Gmail logo As I type this, my desktop e-mail program, Eudora, is downloading hundreds of messages I read and wrote on my Gmail account while traveling over the last 18 days. (I use other people’s computers to check e-mail when I travel, simply because I spent my entire computer budget on a G5 tower and an AlphaSmart Dana laptop. The Dana, which runs Palm OS 4, is simply brilliant for writing—instant-on, 20-hour battery life, exceptional keyboard—but my version doesn’t do e-mail.)

In the past, I’d used Yahoo mail to check my various accounts, but at the end of a trip, I’d have to forward each message individually if I wanted to archive it in Eudora. In contrast, Gmail has a cool feature that lets you download mail directly to your desktop program via POP. It also updates the display immediately, unlike the unbelievably sluggish Y-mail. So I configured all my accounts to forward to my Gmail account, and used Gmail exclusively for 18 straight days.

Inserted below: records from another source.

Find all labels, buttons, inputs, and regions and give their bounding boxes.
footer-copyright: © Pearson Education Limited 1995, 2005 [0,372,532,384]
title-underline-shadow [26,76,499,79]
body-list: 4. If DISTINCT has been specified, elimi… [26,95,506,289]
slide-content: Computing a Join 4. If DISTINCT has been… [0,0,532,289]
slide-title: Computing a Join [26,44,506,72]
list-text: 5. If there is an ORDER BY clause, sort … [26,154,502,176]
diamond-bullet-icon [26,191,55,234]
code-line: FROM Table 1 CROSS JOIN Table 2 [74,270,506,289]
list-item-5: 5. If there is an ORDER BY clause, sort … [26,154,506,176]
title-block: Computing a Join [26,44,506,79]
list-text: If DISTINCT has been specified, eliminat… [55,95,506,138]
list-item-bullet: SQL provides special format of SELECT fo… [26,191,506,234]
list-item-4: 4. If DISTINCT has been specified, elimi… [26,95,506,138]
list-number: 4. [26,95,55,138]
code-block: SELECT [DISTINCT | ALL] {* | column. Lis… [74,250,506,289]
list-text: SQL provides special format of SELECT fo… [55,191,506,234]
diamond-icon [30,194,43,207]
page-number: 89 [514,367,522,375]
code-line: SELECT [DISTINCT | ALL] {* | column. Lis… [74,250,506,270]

Because I use zillions of folders to organize things in Eudora, I was initially leery of Gmail’s “use one folder for everything; we’ll help you search for it later” approach, but I grew to like the way it grouped message threads into “conversations.” After replying to a message, I could archive it to remove it from the Gmail In-box, and if someone responded, the whole conversation would pop up again.

The only difficulty I had was posting to a mailing list that expected to see my Batmosphere address. (Changing Gmail’s “reply to” setting wasn’t good enough to fool the mailing list, although that works on Eudora.) And, of course, now I’m busy sorting 428 messages into folders. I’ll also miss the way Gmail was able to display HTML e-mail, my only complaint with Eudora.

How do you sync your desktop and traveling computers?